In April, several Quad Cortex bugs were fixed. In May, several more were resolved, along with a few cabinet models and a flanger being added to a library that already features 50+ amps and 70+ effects. Also in May, Neural announced that two new reverb algorithms, several amp models and an intelligent pitch shifter/harmonizer were all in the works. Finally, in June, an update for the Cortex Mobile app was offered featuring a variety of tweaks and bug fixes.


Solid progress and strong signal of Neural’s commitment to its user base for regular updates.


“Neural DSP exists to reinvent the standards of what people should expect from their music tools,” Castro says. “Better engineering cannot accomplish this alone. Everything else must be executed just as deliberately and with just as much passion and strive for excellence. Supporting the product and the community is just as important. The best product in the world is doomed without equivalent support. Regarding the update cadence, it will depend on several factors, but we would like to update and add new features as quickly as possible.”


As far as what kinds of new features to expect — that’s as secret a sauce as exactly how Neural’s capture technology works, but suffice to say: there’s plenty of potential.


“We want to make a product that is future-proof and can be expanded and taken into directions we could not possibly foresee. Quad Cortex shipped with about 5% of what it will eventually be — but if you consider that two years ago we pretty much had nothing other than an idea, imagine what we’ll be able to add to it in the next year or two.”

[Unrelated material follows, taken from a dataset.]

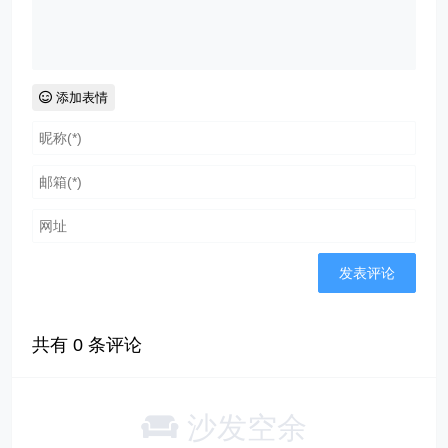
添加表情
共有
0
条评论
沙发空余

Possibilities aside, Castro is grateful.


“Since that first conversation many years ago, Quad Cortex has been the only thing on my mind and every waking second of my life has been dedicated to it. Every book I read, every email, every call. To give your entire life in the attempt of making something so difficult and audacious is very intense and the worst fear you can have is that when you’re ready to tell the world about it — nobody cares. I did agonize over that prospect a great deal and it’s amazing to see that those fears could not have been more unfounded. We had very, very high expectations for Quad Cortex, but what it has become is completely beyond our expectations. I feel like the luckiest man alive.”